- [Requirement]: What you return must match the listing below character for character, minus any pictures.

★ ★ ★ ★ ★ ★ ★

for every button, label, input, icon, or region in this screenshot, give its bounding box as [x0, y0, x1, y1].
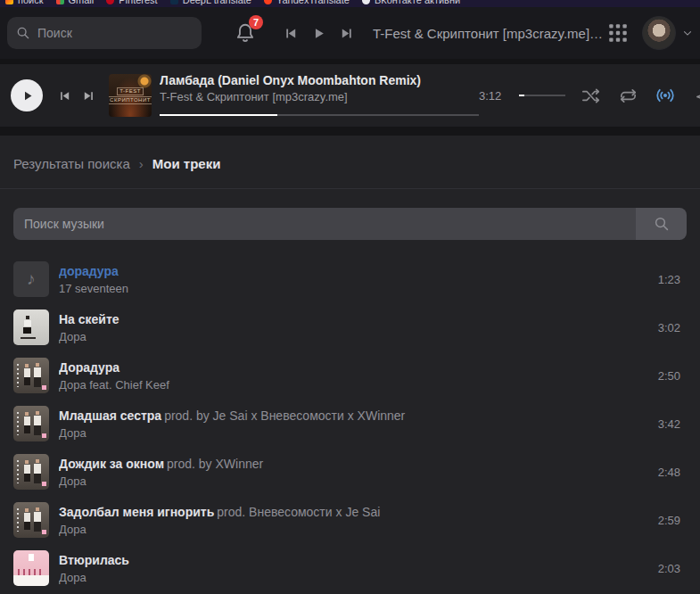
- track-row[interactable]: Дорадура Дора feat. Chief Keef 2:50: [13, 351, 687, 400]
- seek-bar-progress: [160, 114, 277, 116]
- track-row[interactable]: Дождик за окномprod. by XWinner Дора 2:4…: [13, 448, 687, 496]
- track-duration: 2:59: [658, 514, 680, 527]
- now-playing-title[interactable]: Ламбада (Daniel Onyx Moombahton Remix): [160, 73, 479, 87]
- now-playing-artist[interactable]: T-Fest & Скриптонит [mp3crazy.me]: [160, 90, 479, 103]
- album-art-text: T-FEST: [117, 87, 144, 95]
- breadcrumb-search-results[interactable]: Результаты поиска: [13, 156, 130, 171]
- search-favicon-icon: [5, 0, 13, 4]
- divider: [0, 188, 700, 189]
- music-search-button[interactable]: [636, 208, 687, 240]
- shuffle-icon: [581, 86, 601, 106]
- track-row[interactable]: На скейте Дора 3:02: [13, 303, 687, 351]
- search-icon: [654, 216, 670, 232]
- track-row[interactable]: ♪ дорадура 17 seventeen 1:23: [13, 255, 687, 303]
- track-artist[interactable]: Дора: [59, 426, 647, 440]
- music-search-input[interactable]: [13, 208, 636, 240]
- bookmark-item[interactable]: Gmail: [56, 0, 95, 7]
- track-artist[interactable]: Дора: [59, 330, 647, 343]
- bookmark-item[interactable]: YandexTranslate: [264, 0, 350, 7]
- album-art: [13, 502, 49, 538]
- track-artist[interactable]: Дора: [59, 474, 647, 488]
- chevron-down-icon: [681, 27, 694, 39]
- album-art: [13, 406, 49, 441]
- content-panel: Результаты поиска › Мои треки ♪ дорадура…: [0, 136, 700, 594]
- music-note-icon: ♪: [27, 269, 36, 289]
- avatar[interactable]: [642, 16, 676, 50]
- bookmark-item[interactable]: ВКонтакте активни: [362, 0, 460, 7]
- pinterest-favicon-icon: [106, 0, 114, 4]
- album-art: [13, 454, 49, 490]
- player-play-button[interactable]: [11, 79, 43, 111]
- gmail-favicon-icon: [56, 0, 64, 4]
- track-duration: 3:12: [479, 89, 501, 103]
- prev-track-icon: [283, 26, 298, 41]
- track-duration: 3:42: [658, 417, 680, 431]
- track-title[interactable]: дорадура: [59, 264, 119, 278]
- player-prev-button[interactable]: [58, 89, 71, 103]
- player-action-buttons: [580, 85, 700, 106]
- bookmark-label: DeepL translate: [183, 0, 251, 5]
- vk-music-page: поиск Gmail Pinterest DeepL translate Ya…: [0, 0, 700, 594]
- header-search-input[interactable]: [37, 26, 193, 40]
- track-title[interactable]: Младшая сестра: [59, 408, 161, 423]
- music-search: [13, 208, 687, 240]
- breadcrumb-my-tracks[interactable]: Мои треки: [152, 156, 221, 171]
- repeat-button[interactable]: [617, 85, 638, 106]
- header-prev-button[interactable]: [282, 25, 298, 41]
- search-icon: [16, 26, 30, 40]
- track-title-suffix: prod. Вневесомости x Je Sai: [217, 505, 380, 519]
- bookmark-item[interactable]: Pinterest: [106, 0, 157, 7]
- album-art: ♪: [13, 261, 49, 297]
- track-title[interactable]: Втюрилась: [59, 553, 129, 567]
- site-header: 7 T-Fest & Скриптонит [mp3crazy.me] — ..…: [0, 7, 700, 59]
- breadcrumb-separator-icon: ›: [139, 156, 144, 171]
- seek-bar[interactable]: [160, 114, 479, 116]
- track-artist[interactable]: Дора feat. Chief Keef: [59, 378, 647, 392]
- track-title[interactable]: Задолбал меня игнорить: [59, 505, 214, 519]
- header-media-controls: [282, 25, 355, 41]
- track-duration: 2:03: [658, 562, 680, 575]
- prev-track-icon: [58, 89, 71, 103]
- profile-menu-button[interactable]: [681, 27, 694, 39]
- track-row[interactable]: Втюрилась Дора 2:03: [13, 544, 687, 592]
- track-artist[interactable]: Дора: [59, 523, 647, 536]
- track-row[interactable]: Задолбал меня игноритьprod. Вневесомости…: [13, 496, 687, 544]
- bookmark-item[interactable]: DeepL translate: [170, 0, 251, 7]
- track-title[interactable]: На скейте: [59, 312, 119, 326]
- player-bar: T-FEST СКРИПТОНИТ Ламбада (Daniel Onyx M…: [0, 64, 700, 127]
- next-track-icon: [340, 26, 355, 41]
- volume-level: [519, 95, 523, 96]
- play-icon: [311, 26, 326, 41]
- header-search[interactable]: [7, 17, 202, 49]
- bookmark-label: Pinterest: [119, 0, 157, 5]
- track-title[interactable]: Дорадура: [59, 360, 119, 375]
- sparkles-icon: [693, 86, 700, 106]
- track-duration: 2:48: [658, 466, 680, 479]
- now-playing-info: Ламбада (Daniel Onyx Moombahton Remix) T…: [160, 73, 479, 118]
- track-title-suffix: prod. by Je Sai x Вневесомости x XWinner: [164, 408, 405, 423]
- header-next-button[interactable]: [339, 25, 355, 41]
- broadcast-button[interactable]: [655, 85, 676, 106]
- header-play-button[interactable]: [310, 25, 326, 41]
- notifications-badge: 7: [249, 15, 263, 29]
- player-next-button[interactable]: [82, 89, 95, 103]
- apps-grid-icon: [606, 21, 630, 45]
- notifications-bell[interactable]: 7: [234, 21, 257, 45]
- track-title[interactable]: Дождик за окном: [59, 457, 164, 471]
- bookmark-item[interactable]: поиск: [5, 0, 44, 7]
- browser-bookmarks-bar: поиск Gmail Pinterest DeepL translate Ya…: [0, 0, 700, 7]
- now-playing-album-art: T-FEST СКРИПТОНИТ: [109, 74, 152, 117]
- shuffle-button[interactable]: [580, 85, 601, 106]
- volume-slider[interactable]: [519, 95, 565, 96]
- apps-menu-button[interactable]: [606, 21, 630, 45]
- breadcrumb: Результаты поиска › Мои треки: [13, 136, 687, 188]
- recommend-button[interactable]: [692, 85, 700, 106]
- yandex-favicon-icon: [264, 0, 272, 4]
- play-icon: [21, 89, 34, 103]
- deepl-favicon-icon: [170, 0, 178, 4]
- track-artist[interactable]: 17 seventeen: [59, 282, 647, 295]
- track-row[interactable]: Младшая сестраprod. by Je Sai x Вневесом…: [13, 400, 687, 448]
- track-artist[interactable]: Дора: [59, 571, 647, 584]
- album-art: [13, 358, 49, 393]
- next-track-icon: [82, 89, 95, 103]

★ ★ ★ ★ ★ ★ ★

- [Exercise output]:
for every button, label, input, icon, or region in this screenshot, give its bounding box as [x0, y0, x1, y1].
- track-row[interactable]: Дорадура Дора feat. Chief Keef 2:50: [13, 351, 687, 400]
- seek-bar-progress: [160, 114, 277, 116]
- track-row[interactable]: Дождик за окномprod. by XWinner Дора 2:4…: [13, 448, 687, 496]
- track-duration: 2:59: [658, 514, 680, 527]
- now-playing-title[interactable]: Ламбада (Daniel Onyx Moombahton Remix): [160, 73, 479, 87]
- now-playing-artist[interactable]: T-Fest & Скриптонит [mp3crazy.me]: [160, 90, 479, 103]
- album-art-text: T-FEST: [117, 87, 144, 95]
- breadcrumb-search-results[interactable]: Результаты поиска: [13, 156, 130, 171]
- search-favicon-icon: [5, 0, 13, 4]
- divider: [0, 188, 700, 189]
- music-search-button[interactable]: [636, 208, 687, 240]
- shuffle-icon: [581, 86, 601, 106]
- track-row[interactable]: На скейте Дора 3:02: [13, 303, 687, 351]
- search-icon: [654, 216, 670, 232]
- track-row[interactable]: ♪ дорадура 17 seventeen 1:23: [13, 255, 687, 303]
- track-artist[interactable]: Дора: [59, 426, 647, 440]
- music-search-input[interactable]: [13, 208, 636, 240]
- bookmark-item[interactable]: Gmail: [56, 0, 95, 7]
- track-artist[interactable]: Дора: [59, 330, 647, 343]
- bookmark-item[interactable]: YandexTranslate: [264, 0, 350, 7]
- album-art: [13, 502, 49, 538]
- track-artist[interactable]: Дора: [59, 474, 647, 488]
- chevron-down-icon: [681, 27, 694, 39]
- album-art: [13, 406, 49, 441]
- content-panel: Результаты поиска › Мои треки ♪ дорадура…: [0, 136, 700, 594]
- music-note-icon: ♪: [27, 269, 36, 289]
- avatar[interactable]: [642, 16, 676, 50]
- bookmark-item[interactable]: ВКонтакте активни: [362, 0, 460, 7]
- pinterest-favicon-icon: [106, 0, 114, 4]
- album-art: [13, 454, 49, 490]
- player-play-button[interactable]: [11, 79, 43, 111]
- gmail-favicon-icon: [56, 0, 64, 4]
- track-duration: 3:12: [479, 89, 501, 103]
- prev-track-icon: [283, 26, 298, 41]
- track-duration: 3:42: [658, 417, 680, 431]
- track-title[interactable]: дорадура: [59, 264, 119, 278]
- player-prev-button[interactable]: [58, 89, 71, 103]
- player-action-buttons: [580, 85, 700, 106]
- bookmark-label: DeepL translate: [183, 0, 251, 5]
- vk-music-page: поиск Gmail Pinterest DeepL translate Ya…: [0, 0, 700, 594]
- header-search-input[interactable]: [37, 26, 193, 40]
- track-title[interactable]: Младшая сестра: [59, 408, 161, 423]
- music-search: [13, 208, 687, 240]
- breadcrumb-my-tracks[interactable]: Мои треки: [152, 156, 221, 171]
- repeat-button[interactable]: [617, 85, 638, 106]
- header-prev-button[interactable]: [282, 25, 298, 41]
- search-icon: [16, 26, 30, 40]
- track-title-suffix: prod. Вневесомости x Je Sai: [217, 505, 380, 519]
- bookmark-item[interactable]: Pinterest: [106, 0, 157, 7]
- album-art: ♪: [13, 261, 49, 297]
- track-title[interactable]: Втюрилась: [59, 553, 129, 567]
- site-header: 7 T-Fest & Скриптонит [mp3crazy.me] — ..…: [0, 7, 700, 59]
- breadcrumb-separator-icon: ›: [139, 156, 144, 171]
- seek-bar[interactable]: [160, 114, 479, 116]
- track-artist[interactable]: Дора feat. Chief Keef: [59, 378, 647, 392]
- track-title[interactable]: Задолбал меня игнорить: [59, 505, 214, 519]
- header-media-controls: [282, 25, 355, 41]
- track-duration: 2:03: [658, 562, 680, 575]
- prev-track-icon: [58, 89, 71, 103]
- profile-menu-button[interactable]: [681, 27, 694, 39]
- track-row[interactable]: Втюрилась Дора 2:03: [13, 544, 687, 592]
- track-artist[interactable]: Дора: [59, 523, 647, 536]
- track-row[interactable]: Задолбал меня игноритьprod. Вневесомости…: [13, 496, 687, 544]
- bookmark-item[interactable]: DeepL translate: [170, 0, 251, 7]
- track-title[interactable]: На скейте: [59, 312, 119, 326]
- player-bar: T-FEST СКРИПТОНИТ Ламбада (Daniel Onyx M…: [0, 64, 700, 127]
- next-track-icon: [340, 26, 355, 41]
- volume-level: [519, 95, 523, 96]
- play-icon: [311, 26, 326, 41]
- header-search[interactable]: [7, 17, 202, 49]
- bookmark-label: Pinterest: [119, 0, 157, 5]
- track-title[interactable]: Дорадура: [59, 360, 119, 375]
- sparkles-icon: [693, 86, 700, 106]
- track-duration: 2:48: [658, 466, 680, 479]
- now-playing-info: Ламбада (Daniel Onyx Moombahton Remix) T…: [160, 73, 479, 118]
- track-title-suffix: prod. by Je Sai x Вневесомости x XWinner: [164, 408, 405, 423]
- header-next-button[interactable]: [339, 25, 355, 41]
- broadcast-button[interactable]: [655, 85, 676, 106]
- header-play-button[interactable]: [310, 25, 326, 41]
- notifications-badge: 7: [249, 15, 263, 29]
- player-next-button[interactable]: [82, 89, 95, 103]
- apps-grid-icon: [606, 21, 630, 45]
- notifications-bell[interactable]: 7: [234, 21, 257, 45]
- track-title[interactable]: Дождик за окном: [59, 457, 164, 471]
- bookmark-item[interactable]: поиск: [5, 0, 44, 7]
- browser-bookmarks-bar: поиск Gmail Pinterest DeepL translate Ya…: [0, 0, 700, 7]
- now-playing-album-art: T-FEST СКРИПТОНИТ: [109, 74, 152, 117]
- shuffle-button[interactable]: [580, 85, 601, 106]
- volume-slider[interactable]: [519, 95, 565, 96]
- apps-menu-button[interactable]: [606, 21, 630, 45]
- breadcrumb: Результаты поиска › Мои треки: [13, 136, 687, 188]
- recommend-button[interactable]: [692, 85, 700, 106]
- yandex-favicon-icon: [264, 0, 272, 4]
- play-icon: [21, 89, 34, 103]
- deepl-favicon-icon: [170, 0, 178, 4]
- track-artist[interactable]: 17 seventeen: [59, 282, 647, 295]
- track-row[interactable]: Младшая сестраprod. by Je Sai x Вневесом…: [13, 400, 687, 448]
- track-artist[interactable]: Дора: [59, 571, 647, 584]
- album-art: [13, 358, 49, 393]
- next-track-icon: [82, 89, 95, 103]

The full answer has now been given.